Concurso da Rainha do Ilê Aiyê é sinônimo de valorização e realização de sonho

Todos os anos a história se repete. Motivadas pela afirmação de sua beleza e conscientização sobre a importância da sua identidade cultural, mulheres negras investem no sonho do título de Deusa do Ébano do Ilê Aiyê. O concurso é realizado pelo primeiro bloco afro do Brasil, fundado em 1974, no Curuzu/Liberdade, na capital baiana.
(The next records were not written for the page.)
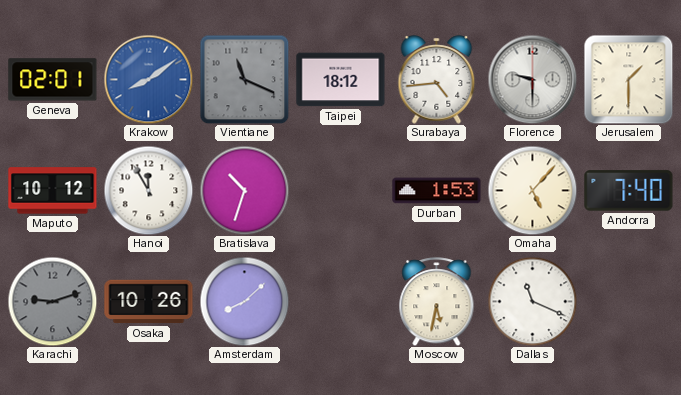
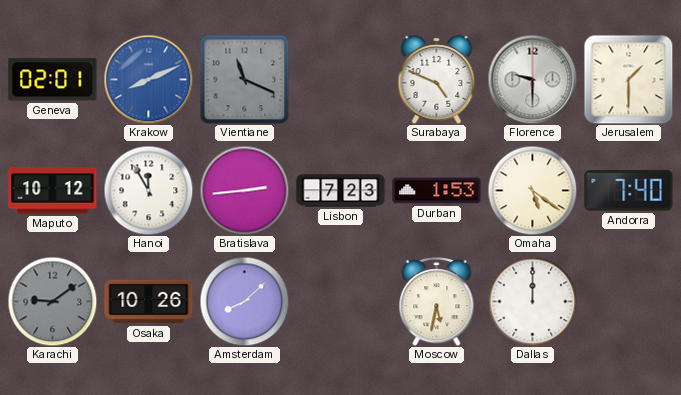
Krakow: 8:09 -> 8:11
Taipei: 18:12 -> none
Surabaya: 4:44 -> 4:49
Bratislava: 10:33 -> 2:44
Lisbon: none -> 7:23
Omaha: 5:07 -> 5:21
Karachi: 9:12 -> 9:09
Dallas: 11:19 -> 12:00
Os critérios de definição do que é belo têm como foco a valorização dos traços, formas e cores da estética negra, além do carisma e da dança.

O primeiro bloco afro do Brasil, além de criar um espaço e integrar o negro no cenário do Carnaval de Salvador, implantou uma política pioneira de Ação Afirmativa. Muito antes de se pensar no Sistema de Cotas em universidades públicas, a eleição da Deusa do Ébano veio para incluir a mulher e afirmar que era possível ser rainha e deusa em uma sociedade negra e, no entanto, racista.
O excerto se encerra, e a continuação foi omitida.